Despite using this formula, I've yet to see a proof or even a satisfactory explanation for why this relationship holds. Any ideas?

• khanacademy.org/math/integral-calculus/… – Arjang Nov 20 '15 at 1:26
• It only works with Euclidean metric, there are many hidden assumptions that I have not seen stated explicitly, this is special case of more generalized theorems, additional assumptions simplify it to the form known as FTC, If you are really interested in the Whys, then look up real and complex analysis. – Arjang Nov 20 '15 at 1:29
• @Arjang, I'm aware of two versions of the fundamental theorem of calculus, and neither one requires a metric on the space you're integrating over. One version, Stokes' theorem, works on any orientable smooth manifold (en.wikipedia.org/wiki/…).
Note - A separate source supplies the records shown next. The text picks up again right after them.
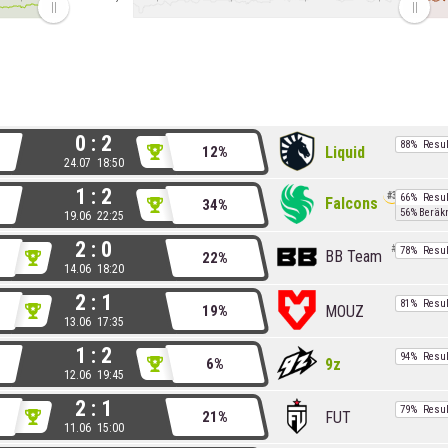
0 : 2
88%
Resul
Liquid
12%
24.07 18:50
1 : 2
3
66%
Resul
Falcons
34%
56%
Beräk
19.06 22:25
2 : 0
8
78%
Resul
BB Team
22%
14.06 18:20
2 : 1
81%
Resul
MOUZ
19%
13.06 17:35
1 : 2
94%
Resul
9z
6%
12.06 19:45
2 : 1
79%
Resul
FUT
21%
11.06 15:00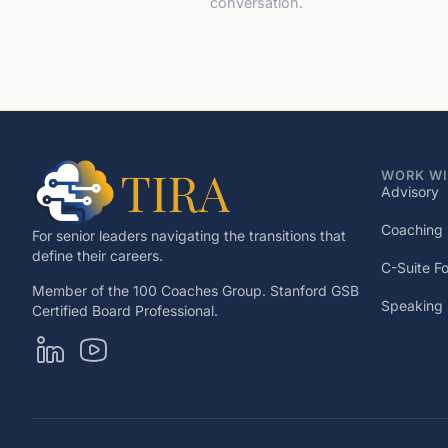
conversation.
WORK WI
Advisory
Coaching
For senior leaders navigating the transitions that
define their careers.
C-Suite F
Member of the 100 Coaches Group. Stanford GSB
Speaking
Certified Board Professional.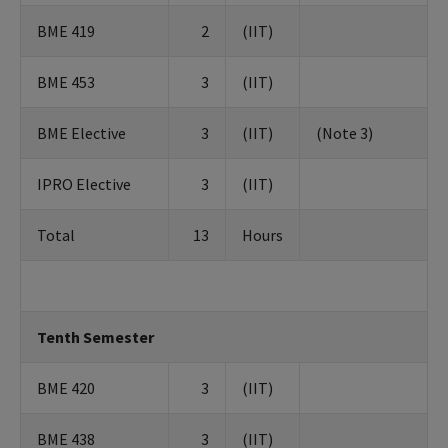
BME 419
2
(IIT)
BME 453
3
(IIT)
BME Elective
3
(IIT)
(Note 3)
IPRO Elective
3
(IIT)
Total
13
Hours
Tenth Semester
BME 420
3
(IIT)
BME 438
3
(IIT)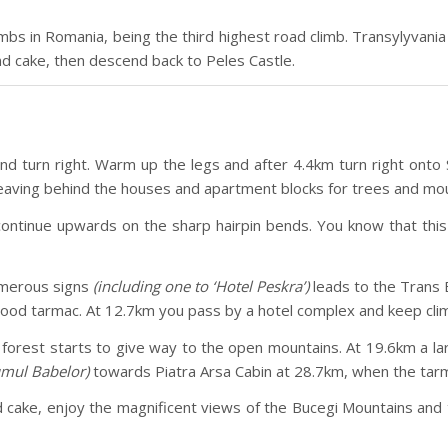
bs in Romania, being the third highest road climb. Transylyvania 
and cake, then descend back to Peles Castle.
d turn right. Warm up the legs and after 4.4km turn right onto 
aving behind the houses and apartment blocks for trees and mou
 continue upwards on the sharp hairpin bends. You know that th
numerous signs
(including one to ‘Hotel Peskra’)
leads to the Trans B
ood tarmac. At 12.7km you pass by a hotel complex and keep climb
 forest starts to give way to the open mountains. At 19.6km a lar
mul Babelor)
towards Piatra Arsa Cabin at 28.7km, when the tarma
and cake, enjoy the magnificent views of the Bucegi Mountains an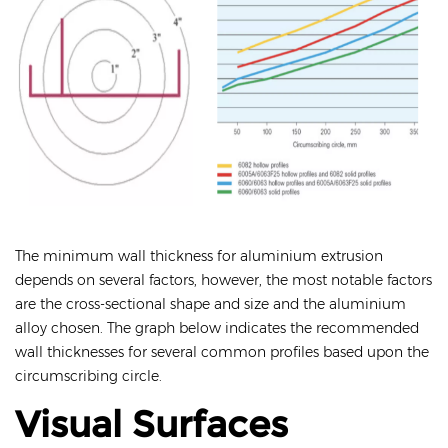
The minimum wall thickness for aluminium extrusion
depends on several factors, however, the most notable factors
are the cross-sectional shape and size and the aluminium
alloy chosen. The graph below indicates the recommended
wall thicknesses for several common profiles based upon the
circumscribing circle.
Visual Surfaces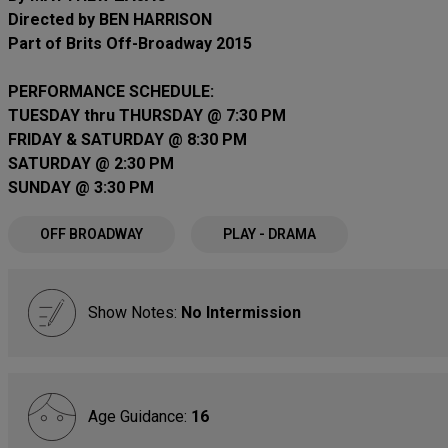
Directed by BEN HARRISON
Part of Brits Off-Broadway 2015
PERFORMANCE SCHEDULE:
TUESDAY thru THURSDAY @ 7:30 PM
FRIDAY & SATURDAY @ 8:30 PM
SATURDAY @ 2:30 PM
SUNDAY @ 3:30 PM
OFF BROADWAY
PLAY - DRAMA
Show Notes:
No Intermission
Age Guidance:
16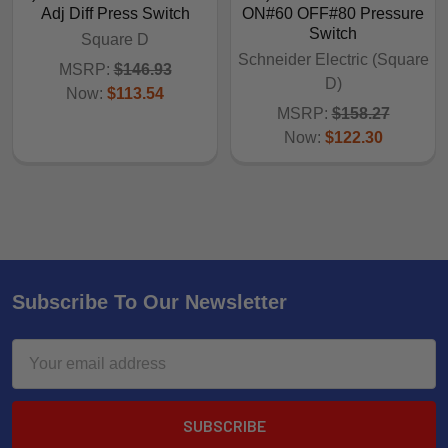
Adj Diff Press Switch
ON#60 OFF#80 Pressure
Switch
Square D
Schneider Electric (Square
MSRP:
$146.93
D)
Now:
$113.54
MSRP:
$158.27
Now:
$122.30
Subscribe To Our Newsletter
Email
Address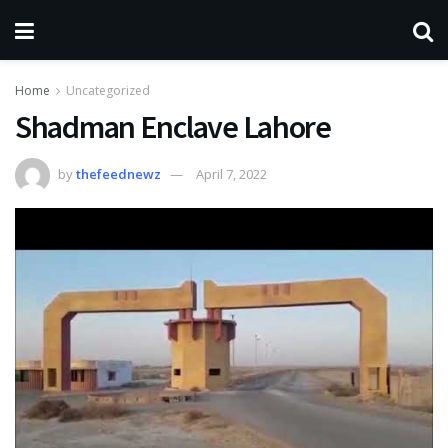
Home
Uncategorized
Shadman Enclave Lahore
by
thefeednewz
April 7, 2022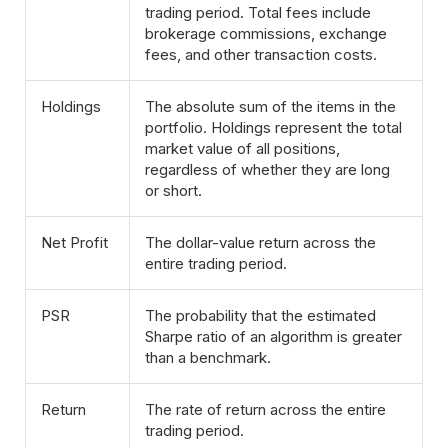
trading period. Total fees include
brokerage commissions, exchange
fees, and other transaction costs.
Holdings
The absolute sum of the items in the
portfolio. Holdings represent the total
market value of all positions,
regardless of whether they are long
or short.
Net Profit
The dollar-value return across the
entire trading period.
PSR
The probability that the estimated
Sharpe ratio of an algorithm is greater
than a benchmark.
Return
The rate of return across the entire
trading period.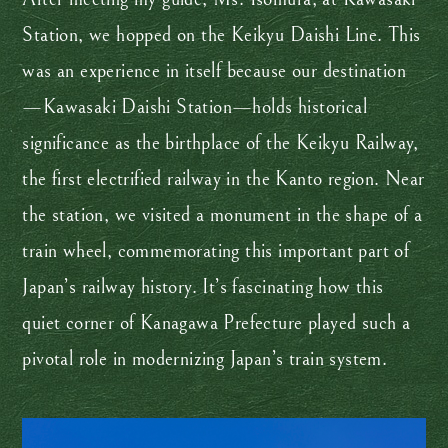
Station, we hopped on the Keikyu Daishi Line. This
was an experience in itself because our destination
—Kawasaki Daishi Station—holds historical
significance as the birthplace of the Keikyu Railway,
the first electrified railway in the Kanto region. Near
the station, we visited a monument in the shape of a
train wheel, commemorating this important part of
Japan’s railway history. It’s fascinating how this
quiet corner of Kanagawa Prefecture played such a
pivotal role in modernizing Japan’s train system.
The other version, the Lebesgue fundamental theorem of calculus, works on intervals, and uses the Lebesgue measure. – Vectornaut Nov 20 '15 at 6:24
• @Arjang: There are no metrics involved here. $\mathrm{d} x$ is a "change in the real variable $x$" (one way to be more precise is a differential form), not any sort of measurement of distance. – Hurkyl Nov 20 '15 at 6:35
• @Arjang: That's an issue of setting up the integral, not the meaning of the integral once you've written it. If the "change in area" is not $f(x) \mathrm{d} x$, then integrating $f(x) \mathrm{d} x$ doesn't give you the area under the graph. For a graph $r = f(\theta)$ in polar coordinates, for example, the "change in area under the graph" is $\frac{1}{2} f(\theta)^2 \mathrm{d} \theta$. But if $\frac{1}{2} f(\theta)^2 = g'(\theta)$, then you still get $\int_0^{2 \pi} \frac{1}{2} f(\theta)^2 \mathrm{d} \theta = g(2\pi) - g(0)$. – Hurkyl Nov 20 '15 at 7:11

Intuitively, the fundamental theorem of calculus states that "the total change is the sum of all the little changes". $f'(x) \, dx$ is a tiny change in the value of $f$. You add up all these tiny changes to get the total change $f(b) - f(a)$.

In more detail, chop up the interval $[a,b]$ into tiny pieces: $$a = x_0 < x_1 < \cdots < x_N = b.$$ Note that the total change in the value of $f$ across the interval $[a,b]$ is the sum of the changes in the value of $f$ across all the tiny subintervals $[x_i,x_{i+1}]$: $$f(b) - f(a) = \sum_{i=0}^{N-1} f(x_{i+1}) - f(x_i).$$ (The total change is the sum of all the little changes.) But, $f(x_{i+1}) - f(x_i) \approx f'(x_i)(x_{i+1} - x_i)$. Thus, \begin{align} f(b) - f(a) & \approx \sum_{i=0}^{N-1} f'(x_i) \Delta x_i \\ & \approx \int_a^b f'(x) \, dx, \end{align} where $\Delta x_i = x_{i+1} - x_i$.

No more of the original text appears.